Page images and extracted text:
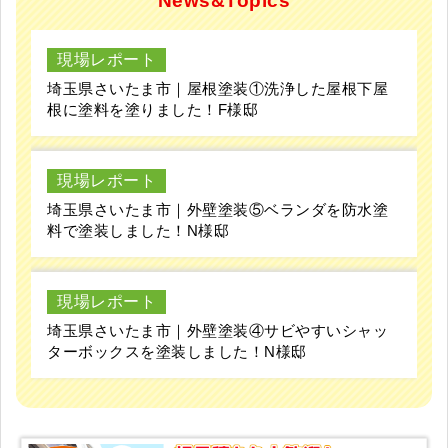
News&Topics
現場レポート
埼玉県さいたま市｜屋根塗装①洗浄した屋根下屋
根に塗料を塗りました！F様邸
現場レポート
埼玉県さいたま市｜外壁塗装⑤ベランダを防水塗
料で塗装しました！N様邸
現場レポート
埼玉県さいたま市｜外壁塗装④サビやすいシャッ
ターボックスを塗装しました！N様邸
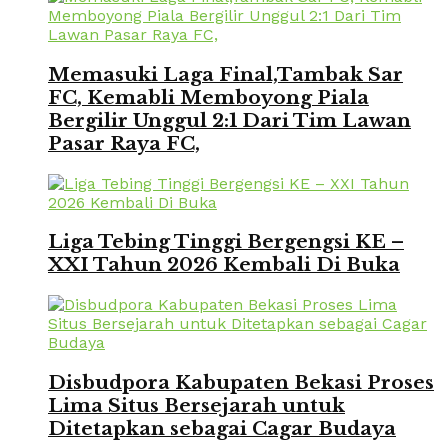
Memasuki Laga Final,Tambak Sar
FC, Kemabli Memboyong Piala
Bergilir Unggul 2:1 Dari Tim Lawan
Pasar Raya FC,
Liga Tebing Tinggi Bergengsi KE –
XXI Tahun 2026 Kembali Di Buka
Disbudpora Kabupaten Bekasi Proses
Lima Situs Bersejarah untuk
Ditetapkan sebagai Cagar Budaya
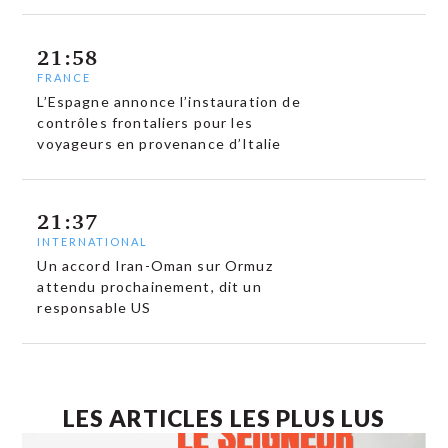
21:58
FRANCE
L’Espagne annonce l’instauration de
contrôles frontaliers pour les
voyageurs en provenance d’Italie
21:37
INTERNATIONAL
Un accord Iran-Oman sur Ormuz
attendu prochainement, dit un
responsable US
LES ARTICLES LES PLUS LUS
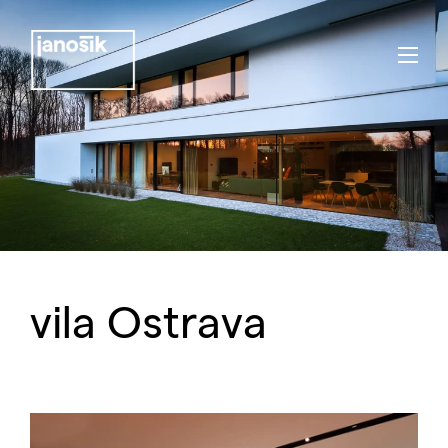
vila Ostrava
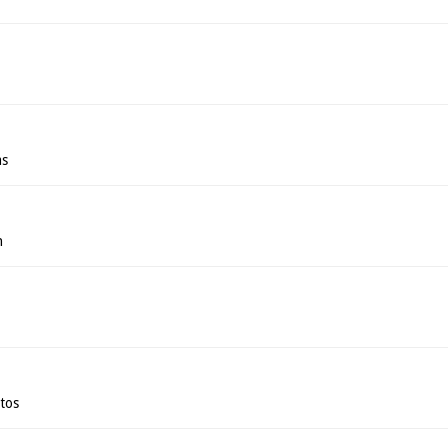
as
n
tos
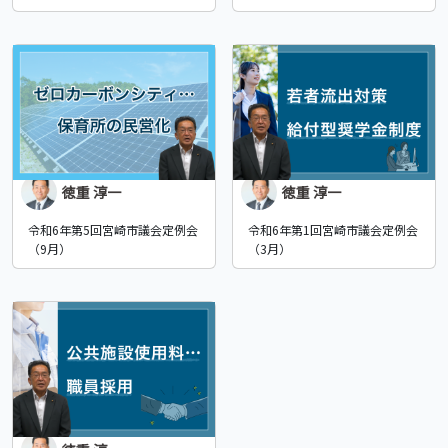
徳重 淳一
徳重 淳一
令和6年第5回宮崎市議会定例会
令和6年第1回宮崎市議会定例会
（9月）
（3月）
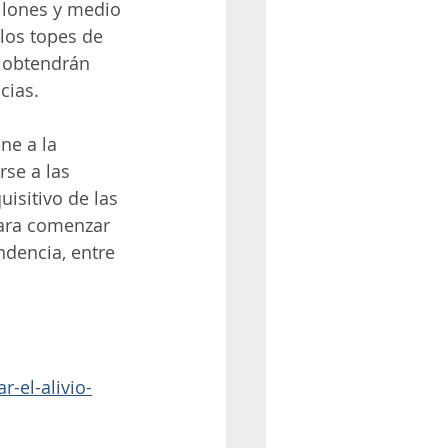
llones y medio 
los topes de 
e obtendrán 
cias.
ne a la 
rse a las 
isitivo de las 
para comenzar 
ndencia, entre 
-el-alivio-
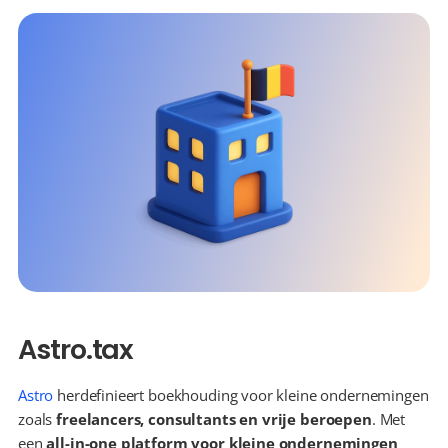
Astro.tax
Astro
 herdefinieert boekhouding voor kleine ondernemingen 
zoals 
freelancers, consultants en vrije beroepen
. Met 
een 
all-in-one platform voor kleine ondernemingen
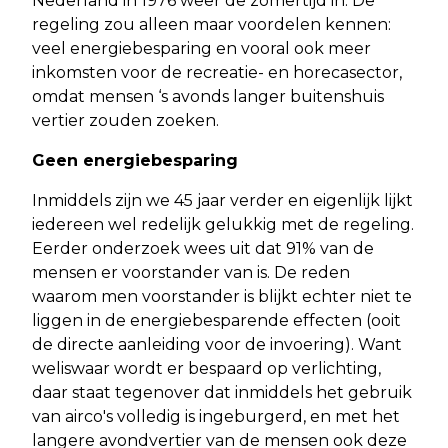
Nederland in 1976 weer de zomertijd in. De
regeling zou alleen maar voordelen kennen:
veel energiebesparing en vooral ook meer
inkomsten voor de recreatie- en horecasector,
omdat mensen ‘s avonds langer buitenshuis
vertier zouden zoeken.
Geen energiebesparing
Inmiddels zijn we 45 jaar verder en eigenlijk lijkt
iedereen wel redelijk gelukkig met de regeling.
Eerder onderzoek wees uit dat 91% van de
mensen er voorstander van is. De reden
waarom men voorstander is blijkt echter niet te
liggen in de energiebesparende effecten (ooit
de directe aanleiding voor de invoering). Want
weliswaar wordt er bespaard op verlichting,
daar staat tegenover dat inmiddels het gebruik
van airco's volledig is ingeburgerd, en met het
langere avondvertier van de mensen ook deze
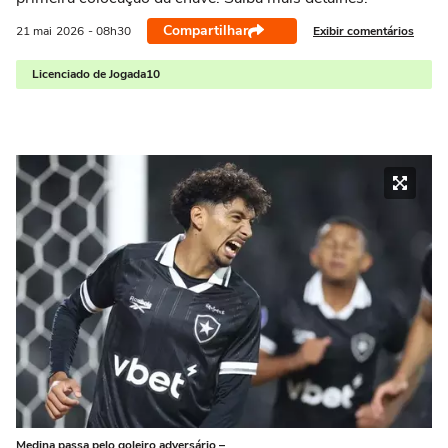
Compartilhar
Exibir comentários
21 mai
2026
- 08h30
Licenciado de Jogada10
Medina passa pelo goleiro adversário –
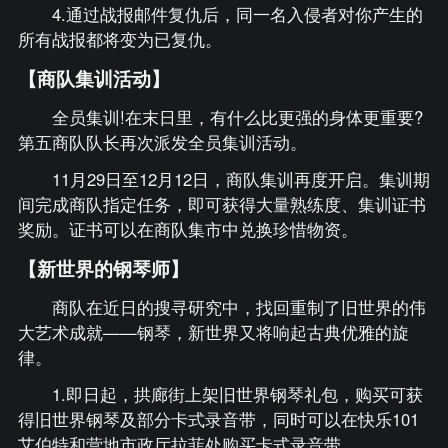
4.通过战报邮件复仇后，同一名入侵者对你产生的
所有战报都将变为已复仇。
【商队集训活动】
全员集训!在末日里，有什么比更强的身体更重要?
第五商队队长再次派发全员集训活动。
11月29日至12月12日，商队集训再度开启。集训期
间完成商队指定任务，即可获得大量熟练度、集训证书
奖励。证书可以在商队集市中兑换珍惜物资。
【新世界的钢琴师】
商队在近日的搜寻研究中，找回重制了旧世界的伟
大艺术成就——钢琴，新世界又将响起古典优雅的旋
律。
1.即日起，拱廊街上架旧世界钢琴礼包，购买可获
得旧世界钢琴及部分卡式录音带，同时可以在快乐101
艾伯特和营地市政厅拉菲处购买卡式录音带。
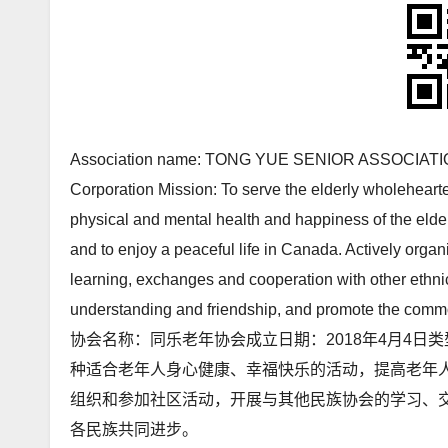
Association name: TONG YUE SENIOR ASSOCIATION Inc
Corporation Mission: To serve the elderly wholeheartedl
physical and mental health and happiness of the elderl
and to enjoy a peaceful life in Canada. Actively organi
learning, exchanges and cooperation with other ethn
understanding and friendship, and promote the commo
协会名称：同乐老年协会成立日期：2018年4月4
种适合老年人身心健康、幸福快乐的活动，提高老年
组织和参加社区活动，开展与其他民族协会的学习、
各民族共同进步。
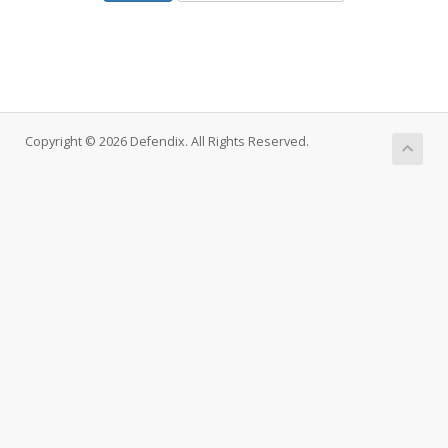
Copyright © 2026 Defendix. All Rights Reserved.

Problem statement -> Go through the data above and print exactly the lines from its first line through the line holding "contrôles frontaliers pour les", both included, leaving pictures aside.

Result of the task ->
News&Topics
現場レポート
埼玉県さいたま市｜屋根塗装①洗浄した屋根下屋
根に塗料を塗りました！F様邸
現場レポート
埼玉県さいたま市｜外壁塗装⑤ベランダを防水塗
料で塗装しました！N様邸
現場レポート
埼玉県さいたま市｜外壁塗装④サビやすいシャッ
ターボックスを塗装しました！N様邸
Memasuki Laga Final,Tambak Sar
FC, Kemabli Memboyong Piala
Bergilir Unggul 2:1 Dari Tim Lawan
Pasar Raya FC,
Liga Tebing Tinggi Bergengsi KE –
XXI Tahun 2026 Kembali Di Buka
Disbudpora Kabupaten Bekasi Proses
Lima Situs Bersejarah untuk
Ditetapkan sebagai Cagar Budaya
21:58
FRANCE
L’Espagne annonce l’instauration de
contrôles frontaliers pour les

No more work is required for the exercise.